Exercise prompt:
Pull every line holding the word "yang" from the data below and copy it.

[Transcribed page contents]
- - - - - - -

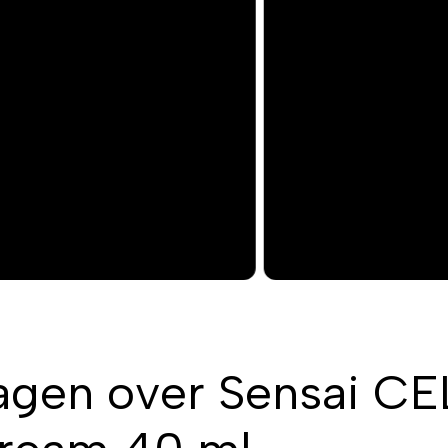
agen over Sensai C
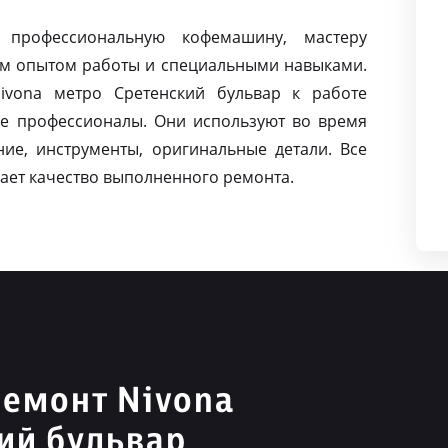
 профессиональную кофемашину, мастеру
м опытом работы и специальными навыками.
vona метро Сретенский бульвар к работе
е профессионалы. Они используют во время
ие, инструменты, оригинальные детали. Все
ает качество выполненного ремонта.
емонт Nivona
ий бульвар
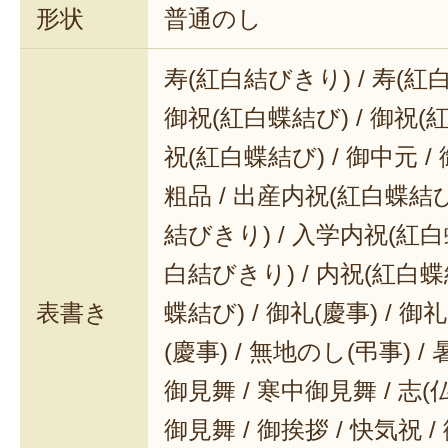
形状
普通のし
寿(紅白結びきり) / 寿(紅
御祝(紅白蝶結び) / 御祝(
祝(紅白蝶結び) / 御中元 / 
粗品 / 出産内祝(紅白蝶結び
結びきり) / 入学内祝(紅白
白結びきり) / 内祝(紅白蝶
表書き
蝶結び) / 御礼(慶事) / 御
(慶事) / 無地のし(弔事) /
御見舞 / 寒中御見舞 / 志(仏事
御見舞 / 御挨拶 / 快気祝 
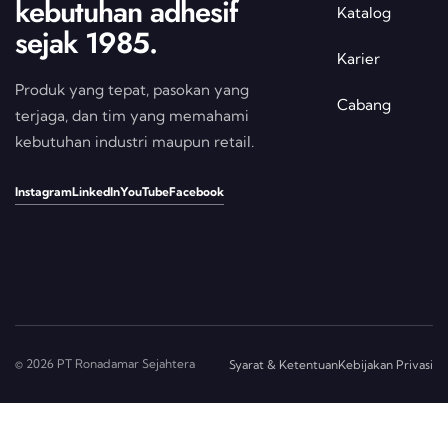
kebutuhan adhesif
Katalog
sejak 1985.
Karier
Produk yang tepat, pasokan yang
Cabang
terjaga, dan tim yang memahami
kebutuhan industri maupun retail.
Instagram
LinkedIn
YouTube
Facebook
© 2026 PT Ronadamar Sejahtera
Syarat & Ketentuan
Kebijakan Privasi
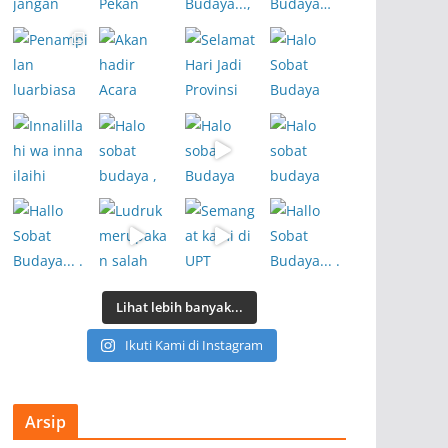
Lihat lebih banyak...
Ikuti Kami di Instagram
Arsip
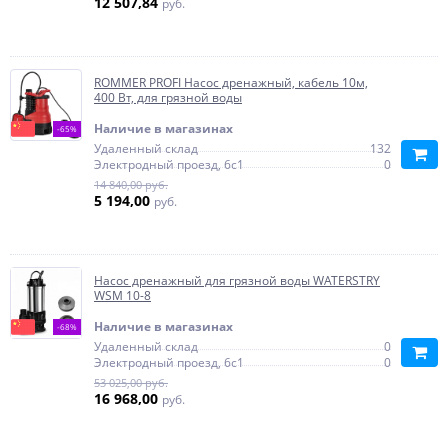
12 507,84
руб.
ROMMER PROFI Насос дренажный, кабель 10м,
400 Вт, для грязной воды
Наличие в магазинах
-65%
Удаленный склад
132
Электродный проезд, 6с1
0
14 840,00 руб.
5 194,00
руб.
Насос дренажный для грязной воды WATERSTRY
WSM 10-8
Наличие в магазинах
-68%
Удаленный склад
0
Электродный проезд, 6с1
0
53 025,00 руб.
16 968,00
руб.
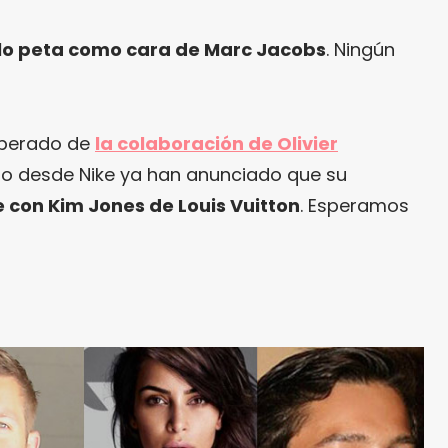
t lo peta como cara de Marc Jacobs
. Ningún
uperado de
la colaboración de Olivier
ro desde Nike ya han anunciado que su
 con Kim Jones de Louis Vuitton
. Esperamos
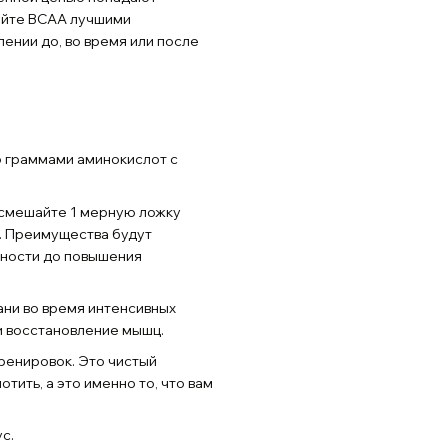
айте BCAA лучшими
ении до, во время или после
 граммами аминокислот с
: смешайте 1 мерную ложку
и. Преимущества будут
ьности до повышения
ни во время интенсивных
и восстановление мышц.
ренировок. Это чистый
тить, а это именно то, что вам
с.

- - - - - - -

Result for this task:
Produk yang tepat, pasokan yang
terjaga, dan tim yang memahami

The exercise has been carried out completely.